:: GIVEN DATA ::

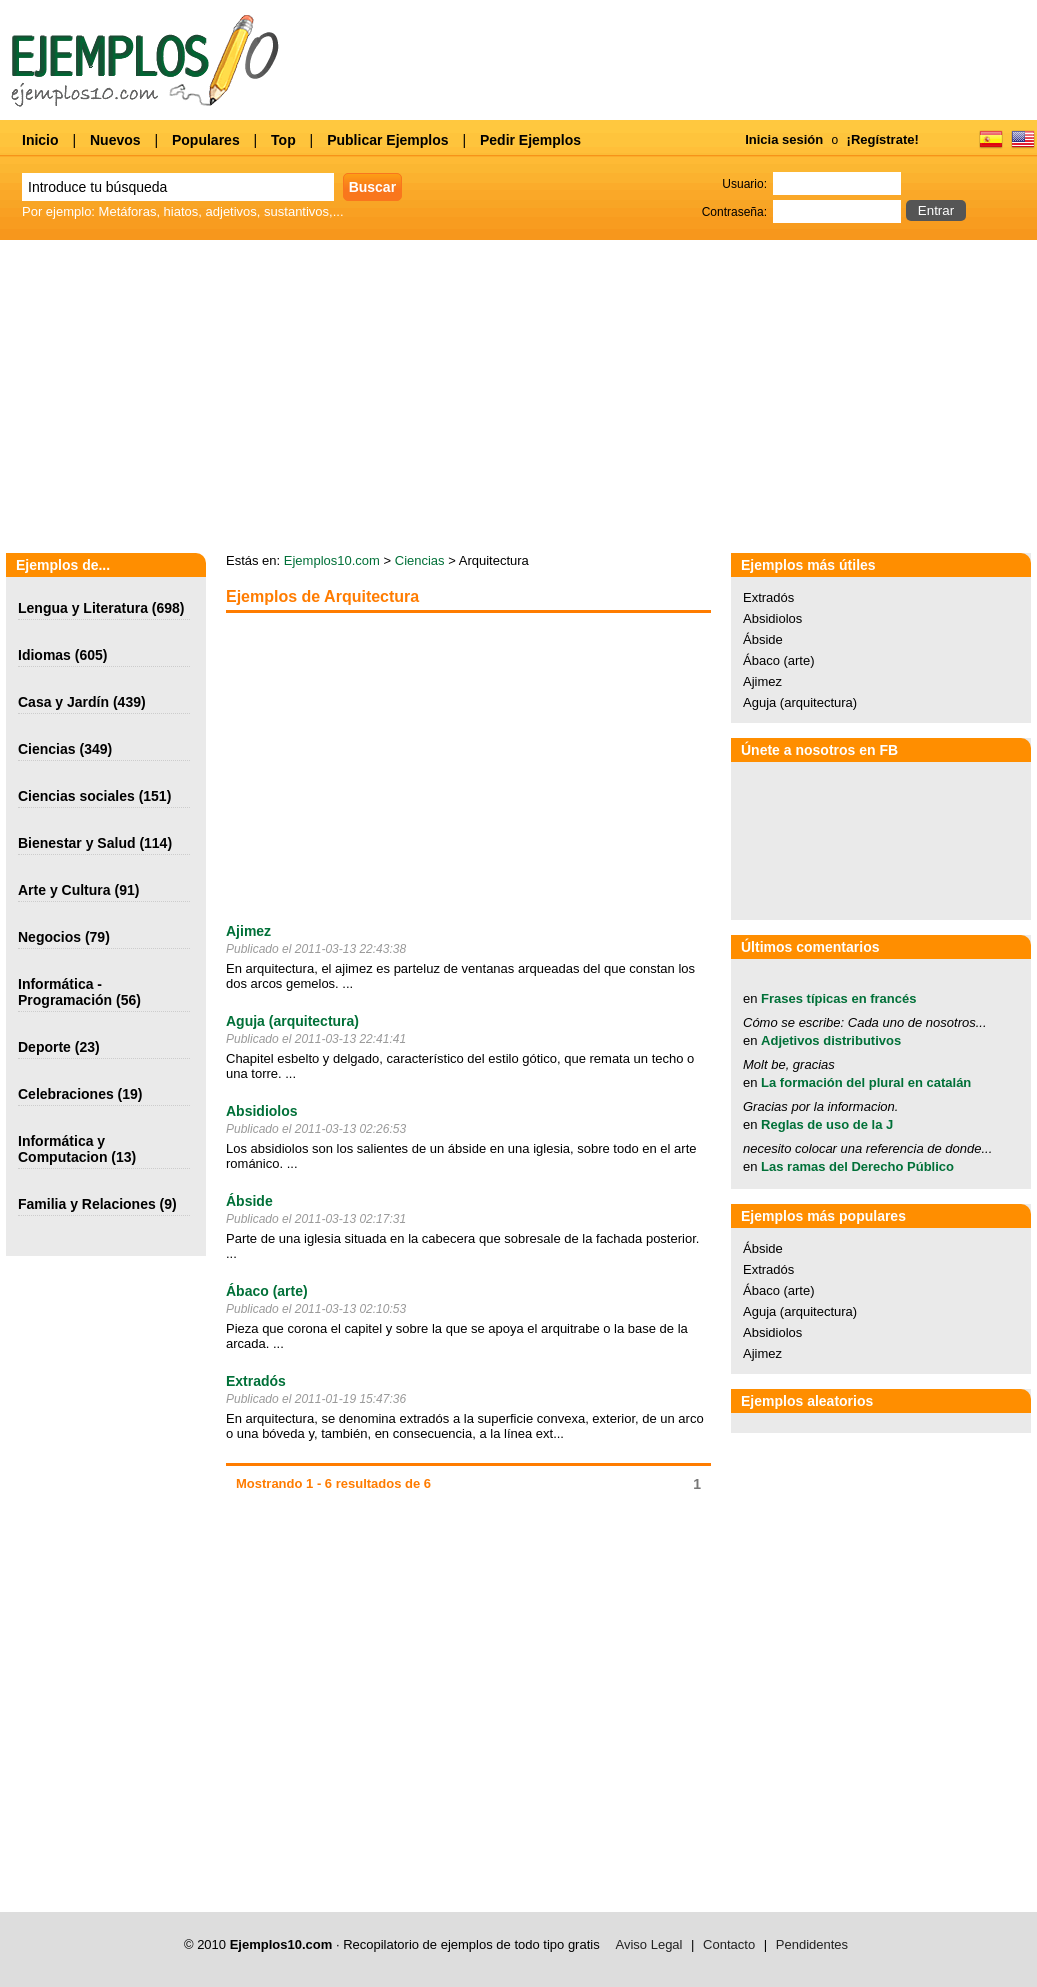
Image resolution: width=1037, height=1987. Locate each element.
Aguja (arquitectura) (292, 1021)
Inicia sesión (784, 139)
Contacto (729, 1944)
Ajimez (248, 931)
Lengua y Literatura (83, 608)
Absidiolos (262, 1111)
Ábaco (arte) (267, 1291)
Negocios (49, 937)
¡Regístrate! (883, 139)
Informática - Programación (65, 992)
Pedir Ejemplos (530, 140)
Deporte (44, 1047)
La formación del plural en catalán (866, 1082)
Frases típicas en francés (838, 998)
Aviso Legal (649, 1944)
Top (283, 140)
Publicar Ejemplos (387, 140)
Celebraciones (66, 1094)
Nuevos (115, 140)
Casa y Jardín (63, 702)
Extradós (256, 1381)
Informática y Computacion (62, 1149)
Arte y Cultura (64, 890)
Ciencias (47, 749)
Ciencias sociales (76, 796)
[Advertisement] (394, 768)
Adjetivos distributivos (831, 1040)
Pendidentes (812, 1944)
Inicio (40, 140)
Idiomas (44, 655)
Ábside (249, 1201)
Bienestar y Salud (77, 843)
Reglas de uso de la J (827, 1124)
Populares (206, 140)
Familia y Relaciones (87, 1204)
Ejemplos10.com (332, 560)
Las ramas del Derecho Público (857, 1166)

:::

WHAT YOU WILL DO — Only one stretch of the data is wanted: the lines from the one with "Familia y Relaciones (87, 1204)" through the last, repeated exactly.

RESPONSE BELOW —
Familia y Relaciones (87, 1204)
Ejemplos10.com (332, 560)
Las ramas del Derecho Público (857, 1166)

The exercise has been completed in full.